The cardiovascular specialists of CHI Mercy’s Shaw Heart & Vascular Center would like to share some important new information from The American Heart Association.
This month, the AHA outlined 10 key features of a heart-healthy eating pattern while emphasizing the importance of overall dietary pattern rather than individual foods or nutrients and underscoring the critical role of nutrition in all stages of life. These features can be adapted to accommodate individual food likes and dislikes, cultural traditions and whether most meals are consumed at home or on-the-go.
Here are the AHA’s 10 features of a dietary pattern to promote heart health:
- Balance food and calorie intake with physical activity to maintain a healthy weight.
- Choose a wide variety and eat plenty of fruits and vegetables to get a full range of nutrients from food rather than supplements.
- Choose whole grain foods.
- Include healthy sources of lean and/or high-fiber proteinsuch as plant proteins (nuts and legumes), fish or seafood, low fat or fat-free dairy products, lean cuts of meat. Limit red meat and processed meats.
- Use liquid plant oils (olive, canola, or sunflower oils). Avoid tropical oils (coconut oil, palm oil), butter, and hydrogenated fats.
- Choose minimally processed foods rather than ultra-processed foods as much as possible.
- Minimize intake of beverages and foods with added sugars.
- Choose and prepare foods with little or no salt.
- Limit alcohol consumption; if you don’t drink, don’t start.
- Apply this guidance no matter where food is prepared or consumed.
Processed foods include meats that are preserved by smoking, curing or adding chemical preservatives, and plant-based foods that have added salt, sugar or fats. Many processed meats are high in salt, saturated fat and cholesterol. Research shows that replacing processed meat with other protein sources is associated with lower death rates.
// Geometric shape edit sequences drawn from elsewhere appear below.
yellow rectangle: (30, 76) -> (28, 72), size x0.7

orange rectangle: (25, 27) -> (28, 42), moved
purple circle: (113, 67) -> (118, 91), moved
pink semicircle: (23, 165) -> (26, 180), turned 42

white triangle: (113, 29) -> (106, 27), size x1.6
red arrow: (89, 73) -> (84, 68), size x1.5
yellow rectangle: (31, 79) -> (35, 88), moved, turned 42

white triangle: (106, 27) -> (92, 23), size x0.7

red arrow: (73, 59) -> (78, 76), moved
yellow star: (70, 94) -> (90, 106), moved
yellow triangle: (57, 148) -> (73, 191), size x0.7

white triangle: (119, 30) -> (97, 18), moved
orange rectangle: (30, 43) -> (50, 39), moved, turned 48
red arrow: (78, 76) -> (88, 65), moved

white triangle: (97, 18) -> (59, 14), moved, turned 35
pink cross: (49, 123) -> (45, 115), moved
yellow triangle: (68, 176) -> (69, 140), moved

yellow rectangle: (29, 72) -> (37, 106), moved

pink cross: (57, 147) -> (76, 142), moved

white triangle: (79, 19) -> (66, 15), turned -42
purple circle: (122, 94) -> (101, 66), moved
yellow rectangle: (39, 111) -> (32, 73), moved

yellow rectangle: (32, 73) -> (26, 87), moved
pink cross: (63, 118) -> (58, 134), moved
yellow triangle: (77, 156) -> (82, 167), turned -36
It is important to balance your calories with your lifestyle. The goal is to use up as many calories as you take in. The recommendation from the AHA is to aim for at least 150minutes of moderate physical activity or 75 minutes of vigorous physical activity each week. If you’re sedentary, sitting less is a good place to start and then increase your activity from there.
The AHA’s recent dietary announcement reflects the latest scientific evidence on the benefits of heart-healthy eating throughout life and that poor diet quality is strongly associated with an increased risk of cardiovascular disease and death. The announcement emphasizes the importance of looking at the total dietary pattern rather than “good” or “bad” individual foods or nutrients.
A dietary pattern refers to the balance, variety, amounts and combination of foods and beverages regularly eaten. The statement also highlights the critical role of nutrition education, starting healthy eating early in life and maintaining throughout the lifespan, as well as societal and other challenges that may make it harder to adopt or maintain a heart-healthy diet pattern.
“We can all benefit from a heart-healthy dietary pattern regardless of stage of life, and it is possible to design one that is consistent with personal preferences, lifestyles and cultural customs. It does not need to be complicated, time consuming, expensive or unappealing,” said Dr. Alice H. Lichtenstein, senior scientist and director of the Cardiovascular Nutrition Team at the Jean Mayer USDA Human Nutrition Research Center on Aging at Tufts University in Boston.
Because food is often eaten in places besides the home, the AHA emphasizes that it is possible to follow a heart-healthy dietary pattern regardless of whether food is prepared at home, ordered in a restaurant or online, or purchased as a prepared meal.
“You can absolutely adapt a heart-healthy diet to different lifestyles,” said Lichtenstein, “including one that incorporates eating out at restaurants. It might take a little planning; however, after the first few times it can become routine.”